Software has become the cornerstone of modern society, economy, and life. Since software is created by humans, though, every non-trivial program contains various bugs, i.e. programming errors that may have disastrous consequences. Traditional approaches to find bugs include automated bug detection tools. Such tools search for instances of bug patterns that recur across projects and application domains. However, automated bug detection currently cannot unleash its full potential because each bug detector addresses one bug pattern and one programming language, while creating new bug detectors is feasible only for program analysis experts.

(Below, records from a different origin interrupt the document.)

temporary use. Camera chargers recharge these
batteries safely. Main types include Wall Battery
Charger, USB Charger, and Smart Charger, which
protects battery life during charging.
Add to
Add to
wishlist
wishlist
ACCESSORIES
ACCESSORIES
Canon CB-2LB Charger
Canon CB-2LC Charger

The objective of this project has been to radically change the way automated bug detection tools are created. The core idea is to replace manually written program analyses with trained machine learning models. To this end, developers train a bug detector for a particular bug pattern with examples of buggy and non-buggy code, which the model learns to distinguish. The project will realize this vision by developing a reusable framework that addresses several fundamental challenges at the intersection of software engineering, programming languages, and machine learning, e.g.: (i) How to support developers in creating large amounts of training data of buggy and non-buggy code examples? (ii) How to represent programs in a way suitable for advanced machine learning techniques?
The project has achieved its objectives and, boosted by the general advances in artificial intelligence, even exceeded the initial expectations. As such, the project has made significant contributions toward increasing the reliability, security, and efficiency of complex software systems used by millions of people.